* _EXERCISE BRIEF_:
Reproduce the listing below word for word, with no pictures.

* _SUPPLIED INFORMATION_:
☆ ☆ ☆ ☆

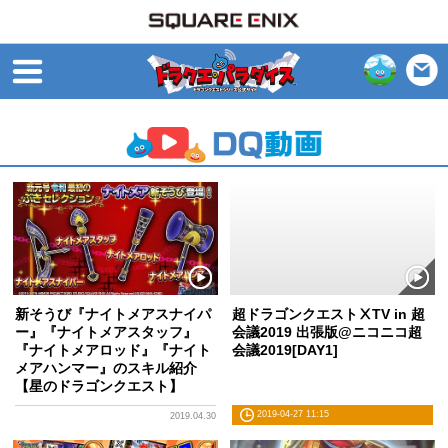
open
新そうび『ナイトメアスナイパ
超ドラゴンクエストⅩTV in 超
ー』『ナイトメアスタッフ』
会議2019 出張版@ニコニコ超
『ナイトメアロッド』『ナイト
会議2019[DAY1]
メアハンマー』のスキル紹介
【星のドラゴンクエスト】
2019-04-27 11:15
2019.04.30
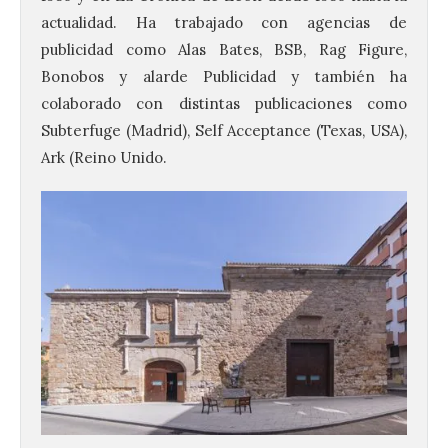
actualidad. Ha trabajado con agencias de
publicidad como Alas Bates, BSB, Rag Figure,
Bonobos y alarde Publicidad y también ha
colaborado con distintas publicaciones como
Subterfuge (Madrid), Self Acceptance (Texas, USA),
Ark (Reino Unido.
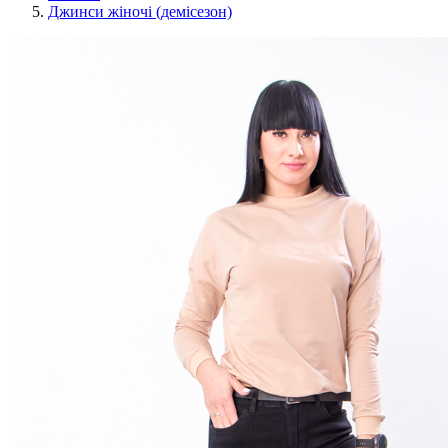
Джинси жіночі (демісезон)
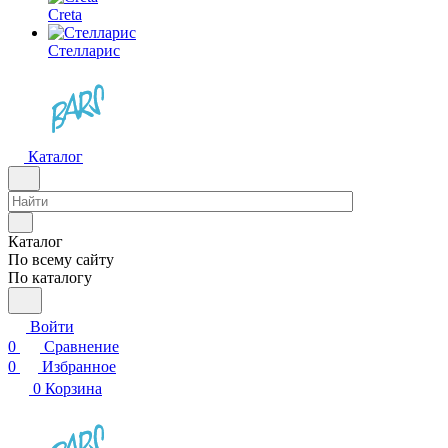
Creta
Стелларис
Каталог
Каталог
По всему сайту
По каталогу
Войти
0
Сравнение
0
Избранное
0
Корзина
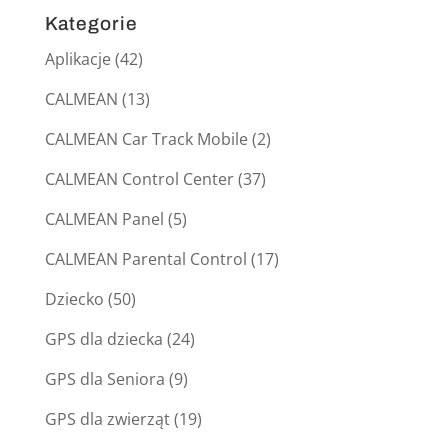
Kategorie
Aplikacje
(42)
CALMEAN
(13)
CALMEAN Car Track Mobile
(2)
CALMEAN Control Center
(37)
CALMEAN Panel
(5)
CALMEAN Parental Control
(17)
Dziecko
(50)
GPS dla dziecka
(24)
GPS dla Seniora
(9)
GPS dla zwierząt
(19)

☆ ☆ ☆ ☆

* _TASK ANSWER_:
open
新そうび『ナイトメアスナイパ
超ドラゴンクエストⅩTV in 超
ー』『ナイトメアスタッフ』
会議2019 出張版@ニコニコ超
『ナイトメアロッド』『ナイト
会議2019[DAY1]
メアハンマー』のスキル紹介
【星のドラゴンクエスト】
2019-04-27 11:15
2019.04.30
actualidad. Ha trabajado con agencias de
publicidad como Alas Bates, BSB, Rag Figure,
Bonobos y alarde Publicidad y también ha
colaborado con distintas publicaciones como
Subterfuge (Madrid), Self Acceptance (Texas, USA),
Ark (Reino Unido.
Джинси жіночі (демісезон)
Creta
Стелларис
Каталог
Каталог
По всему сайту
По каталогу
Войти
0
Сравнение
0
Избранное
0
Корзина
Kategorie
Aplikacje
(42)
CALMEAN
(13)
CALMEAN Car Track Mobile
(2)
CALMEAN Control Center
(37)
CALMEAN Panel
(5)
CALMEAN Parental Control
(17)
Dziecko
(50)
GPS dla dziecka
(24)
GPS dla Seniora
(9)
GPS dla zwierząt
(19)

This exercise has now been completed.